Here is a very good paper by Michael Mitzenmacher explaining data generating processes for power law (pareto) type data generating processes that compares them to log normal distributions. My takeaway is that many types of data generating processes can generate either a log normal or pareto distributions. Rich-get-richer dynamics (preferential attachment) are often associated with power law distributions. However according to Mitzenmacher, multiplicative processes can produce either lognormal or power law distributions, depending on somewhat subtle differences in the process. These both seem somewhat counter-intuitive for reading time. Finally, Mitzenmacher also points out that a mixture of 2 log normal distributions is also a power law. Perhaps we have a situation where we have 2 distributions (reading, leaving the page open) both of which are log normal. If Pareto distributions are a good fit then we might actually prefer a mixture of two lognormal distributions.

	AIC_rank		BIC_rank		ks_rank		ks_pvalue
	mean	median	mean	median	mean	median	mean	median
model
lomax	1.880165	2.0	1.814050	2.0	2.086777	2.0	0.252968	1.498555e-01
exponweib	2.148760	2.0	2.359504	2.0	1.958678	2.0	0.279059	1.845931e-01
lognorm	2.173554	2.0	2.057851	2.0	2.318182	2.0	0.255167	1.479791e-01
weibull_min	3.954545	4.0	3.942149	4.0	3.917355	4.0	0.072418	3.552921e-05
gamma	4.958678	5.0	4.971074	5.0	4.818182	5.0	0.041481	3.219647e-15
expon	5.884298	6.0	5.855372	6.0	5.900826	6.0	0.018722	0.000000e+00

Pretty good! Lomax is the best fit on average according to AIC and BIC, and nearly the best according to the KS statistic (which does not penalize Exponentiated Weibull for having an extra parameter). This suggests that it fits the data about as well as Exponentiated Weibull, but using 1 fewer parameter.

	ks_pass95	ks_pass97_5
	mean	mean
model
lomax	0.756198	0.818182
exponweib	0.739669	0.789256
lognorm	0.685950	0.756198
weibull_min	0.227273	0.260331
gamma	0.111570	0.123967
expon	0.049587	0.053719

The first table looks at the mean and median KS statistics. When we look at the rate at which each distribution passes the KS test at 0.05% and 0.025% confidence levels it actually does the best.

Goodness of fit plots for an Exponentiated Weibull model for English Wikipedia.. The Exponentiated Weibull model underestimates the probability of short dwell times, overestimates medium length dwell times and underestimates long dwell times.

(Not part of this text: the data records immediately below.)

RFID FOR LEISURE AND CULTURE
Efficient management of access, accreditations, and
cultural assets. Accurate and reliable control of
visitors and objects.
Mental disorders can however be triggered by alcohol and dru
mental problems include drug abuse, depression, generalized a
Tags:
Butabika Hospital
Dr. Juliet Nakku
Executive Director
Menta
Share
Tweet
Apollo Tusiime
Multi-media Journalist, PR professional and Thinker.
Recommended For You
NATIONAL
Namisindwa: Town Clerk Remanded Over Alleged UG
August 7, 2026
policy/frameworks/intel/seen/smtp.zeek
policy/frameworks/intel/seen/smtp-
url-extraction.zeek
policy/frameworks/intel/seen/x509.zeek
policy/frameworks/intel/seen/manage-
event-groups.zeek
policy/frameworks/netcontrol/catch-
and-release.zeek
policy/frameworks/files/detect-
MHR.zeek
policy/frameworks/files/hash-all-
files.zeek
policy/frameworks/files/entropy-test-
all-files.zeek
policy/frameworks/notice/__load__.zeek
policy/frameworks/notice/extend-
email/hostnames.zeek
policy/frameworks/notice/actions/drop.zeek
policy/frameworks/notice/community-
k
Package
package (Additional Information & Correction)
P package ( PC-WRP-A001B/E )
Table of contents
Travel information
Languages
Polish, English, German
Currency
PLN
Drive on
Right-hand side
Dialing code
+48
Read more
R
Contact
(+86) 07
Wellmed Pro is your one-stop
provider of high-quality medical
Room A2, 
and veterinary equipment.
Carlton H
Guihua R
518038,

Goodness of fit plots for a Lognormal model for English Wikipedia.. Compared to the Exponentiated Weibull model, the Log Normal model does a better job estimating the probability of a short dwell time and a worse job estimating long dwell times.

Goodness of fit plots for a Lomax model for English Wikipedia.. In contrast to the other two models, the Lomax model slightly over estimates the probability of short dwell times, underestimates the probability of medium length dwell times, and does a much better job estimating the probability of long dwell times.

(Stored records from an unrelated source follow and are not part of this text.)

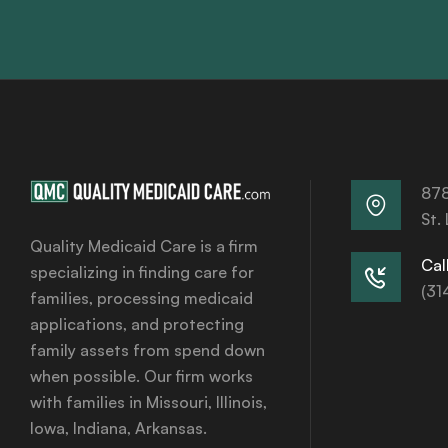
878
St.
Quality Medicaid Care is a firm
Call
specializing in finding care for
(31
families, processing medicaid
applications, and protecting
family assets from spend down
when possible. Our firm works
with families in Missouri, Illinois,
Iowa, Indiana, Arkansas.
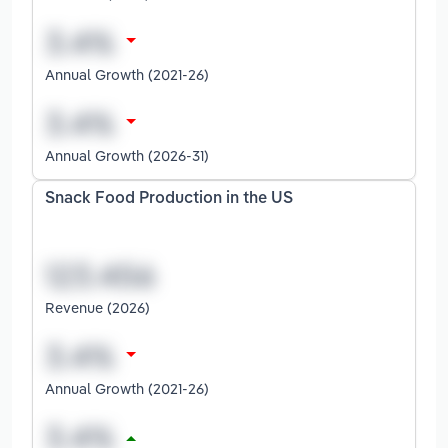
Annual Growth (2021-26)
Annual Growth (2026-31)
Snack Food Production in the US
Revenue (2026)
Annual Growth (2021-26)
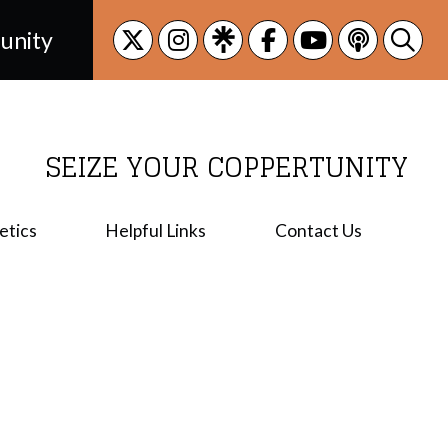
unity
SEIZE YOUR COPPERTUNITY
etics
Helpful Links
Contact Us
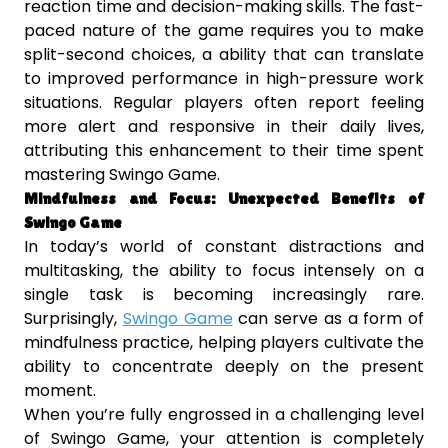
reaction time and decision-making skills. The fast-
paced nature of the game requires you to make
split-second choices, a ability that can translate
to improved performance in high-pressure work
situations. Regular players often report feeling
more alert and responsive in their daily lives,
attributing this enhancement to their time spent
mastering Swingo Game.
Mindfulness and Focus: Unexpected Benefits of
Swingo Game
In today’s world of constant distractions and
multitasking, the ability to focus intensely on a
single task is becoming increasingly rare.
Surprisingly,
Swingo Game
can serve as a form of
mindfulness practice, helping players cultivate the
ability to concentrate deeply on the present
moment.
When you’re fully engrossed in a challenging level
of Swingo Game, your attention is completely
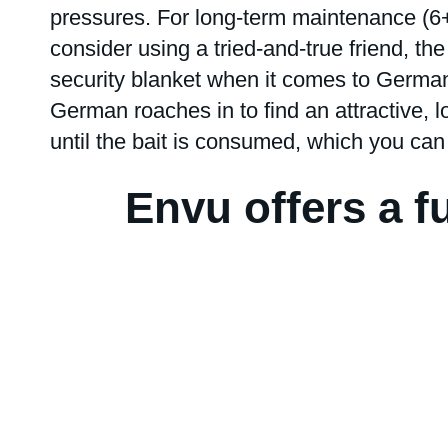
pressures. For long-term maintenance (6+ 
consider using a tried-and-true friend, th
security blanket when it comes to Germa
German roaches in to find an attractive, l
until the bait is consumed, which you can
Envu offers a fu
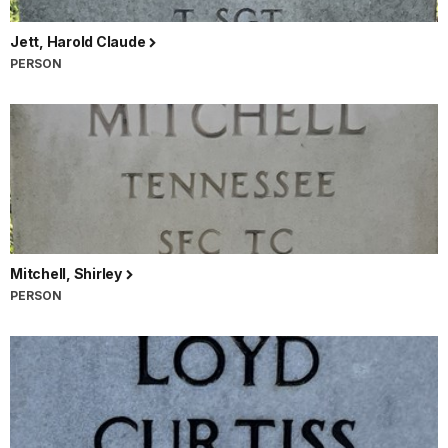
Jett, Harold Claude
PERSON
Mitchell, Shirley
PERSON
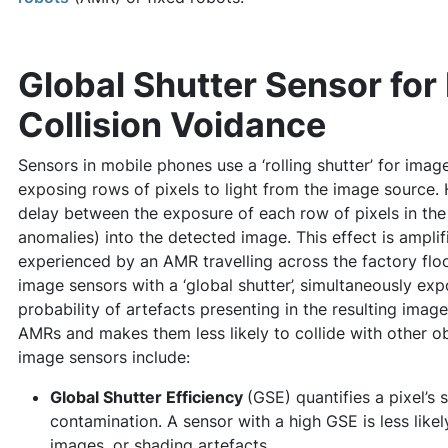
Global Shutter Sensor for
Collision Voidance
Sensors in mobile phones use a ‘rolling shutter’ for imag
exposing rows of pixels to light from the image source.
delay between the exposure of each row of pixels in the s
anomalies) into the detected image. This effect is ampli
experienced by an AMR travelling across the factory flo
image sensors with a ‘global shutter’, simultaneously exp
probability of artefacts presenting in the resulting imag
AMRs and makes them less likely to collide with other obj
image sensors include:
Global Shutter Efficiency
(GSE) quantifies a pixel’s s
contamination. A sensor with a high GSE is less like
images, or shading artefacts.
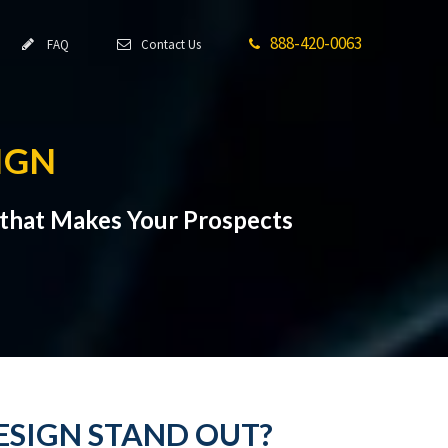
888-420-0063
FAQ
Contact Us
IGN
that Makes Your Prospects
ESIGN STAND OUT?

These three plots are useful for comparing the fits of the three parametric models on the data. The lomax does better at fitting the long tail, but it overestimates the probability of short dwell times and underestimates the probably of medium length dwell times.

One important disadvantage to using the Lomax is that the mean is not defined if $\alpha <1$ . Inconveniently, this is the case in about 20% of wikis. We estimated $\alpha >=1$ in 77.7% of Wikis.

Maybe Mixture of Lognormals?

Per Mitzenmacher's point that a mixture of Log Normals may generate a power law, we might explore fitting a mixture model to this data. To take one small step down this path I made a density histogram of the logged visible length.

Density of English Wikipedia Page Visible Times (Logged). It looks like the distribution of page Visible times has 3 modes. One mode is for very short times, and a second (teeny-tiny) mode is way out on the right side with very long times. The vast majority of the density is in the main, middle, model.